The past couple of months we have been doing better in a few areas. We have been avoiding a lot of topics and discussions and pretending they don't exist. This week has been a horrible week.
Monday - fine
Tuesday - didnt see him all day, came home immediately left to go and play basketball with his new 20-something buddies
Wednesday - He got upset with me because he said that when he calls he wants me to be available to him
Thursday - I'm getting sick, he ignored me
Friday- He said he wanted to go play basketball again. I told him that I was going to let him decide his own priorities and that I wanted him to WANT to spend time with me and the kids. He said all I needed to do was to tell him if I would rather have him stay home but I told him that I wanted him to be able to make that determination for himself. He went and played ball - I didnt care - he would have ignored me anyway
Saturday - I made a snide comment to my friend about him infront of him. I apologized. He was pissed. I left him alone for a while and I needed to work out my feelings as well. I came to him later and had a good cry and told him about the anger I have inside because of all of the hurtful things he has done to me and that I havent been able to forgive him and get over it. He listened to me and gave me a hug. I felt validated. I took the older kids to a movie and then we read scriptures when I got home and then things took a turn for the worst.....

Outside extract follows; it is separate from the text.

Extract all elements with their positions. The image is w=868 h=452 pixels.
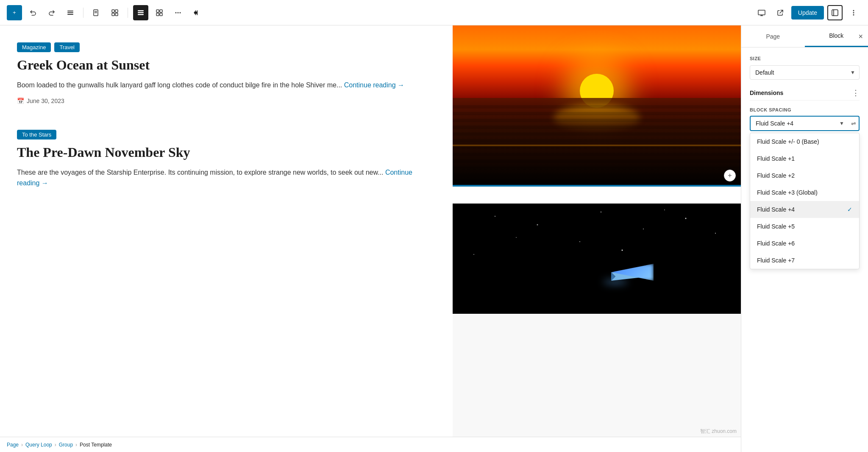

He reminded me that he is going to go to a pro-basketball game in April. I said that is fine -- it was fine. I asked him "when are you going to get taxes done?" ---silence ---
"can you please get them done next weekend?" ... no answer... no yes .. no no.. nothing!
I ask it again....he says he doesnt know. He said he will get them done before April 15th.
I say "could you get them done before the end of March?" - same thing...nothing
I snap at him "Why is this a GAME? Why do you have to act so coy?" I snap this as our youngest starts throwing up for the 5th time because she has the stomach flu
He storms downstairs and ignores all the times that I get up with her, even though he is downstairs watching TV, he cant get off of his lazy duff and help out, I have to wake up and help.
I HAVE TO DO EVERYTHING! He is here to plan his leisure activities!
I try to go back to bed - I've been woken up too many times. I sit and STEW and stew and STEW!
About an hour has past...
I go downstairs and wake him up so we can talk.
I explain to him the reasons why I want to know when taxes are going to get done.
I guess none of those are reasonable he tells me he will F-in do them when he F-in wants to and that it will be before april 15th....
I tell him we need a "communication break"
actually I'm scared he is going to punch me!
I hate being married to him. I wish he would leave.